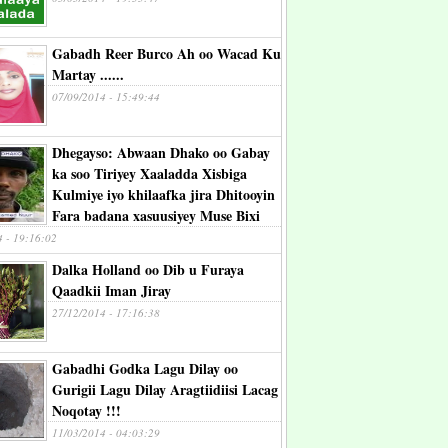
Gabadh Reer Burco Ah oo Wacad Ku
Martay ......
07/09/2014 - 15:49:44
Dhegayso: Abwaan Dhako oo Gabay
ka soo Tiriyey Xaaladda Xisbiga
Kulmiye iyo khilaafka jira Dhitooyin
Fara badana xasuusiyey Muse Bixi
4 - 19:16:02
Dalka Holland oo Dib u Furaya
Qaadkii Iman Jiray
27/12/2014 - 17:16:38
Gabadhi Godka Lagu Dilay oo
Gurigii Lagu Dilay Aragtiidiisi Lacag
Noqotay !!!
11/03/2014 - 04:03:29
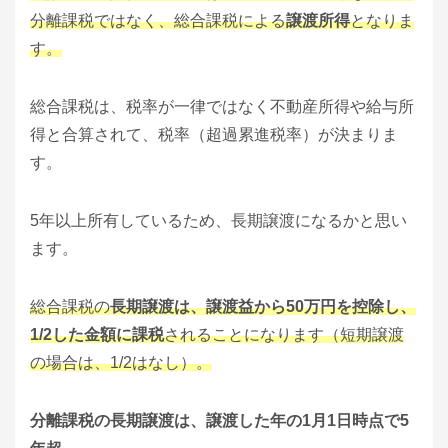
分離課税ではなく、総合課税による
譲渡所得
となりま
す。
総合課税は、税率が一律ではなく不動産所得や給与所
得と合算されて、税率（超過累進税率）が決まりま
す。
5年以上所有しているため、長期譲渡になるかと思い
ます。
総合課税の
長期譲渡は、譲渡益から50万円を控除し、
1/2した金額に課税
されることになります（短期譲渡
の場合は、1/2はなし）。
分離課税の長期譲渡は、譲渡した年の1月1日時点で5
= = = =
**Task statement**:
Exactly as they appear above, print all the lines, but not the pictures.

**Solution**:
Gabadh Reer Burco Ah oo Wacad Ku
Martay ......
07/09/2014 - 15:49:44
Dhegayso: Abwaan Dhako oo Gabay
ka soo Tiriyey Xaaladda Xisbiga
Kulmiye iyo khilaafka jira Dhitooyin
Fara badana xasuusiyey Muse Bixi
4 - 19:16:02
Dalka Holland oo Dib u Furaya
Qaadkii Iman Jiray
27/12/2014 - 17:16:38
Gabadhi Godka Lagu Dilay oo
Gurigii Lagu Dilay Aragtiidiisi Lacag
Noqotay !!!
11/03/2014 - 04:03:29
分離課税ではなく、総合課税による
譲渡所得
となりま
す。
総合課税は、税率が一律ではなく不動産所得や給与所
得と合算されて、税率（超過累進税率）が決まりま
す。
5年以上所有しているため、長期譲渡になるかと思い
ます。
総合課税の
長期譲渡は、譲渡益から50万円を控除し、
1/2した金額に課税
されることになります（短期譲渡
の場合は、1/2はなし）。
分離課税の長期譲渡は、譲渡した年の1月1日時点で5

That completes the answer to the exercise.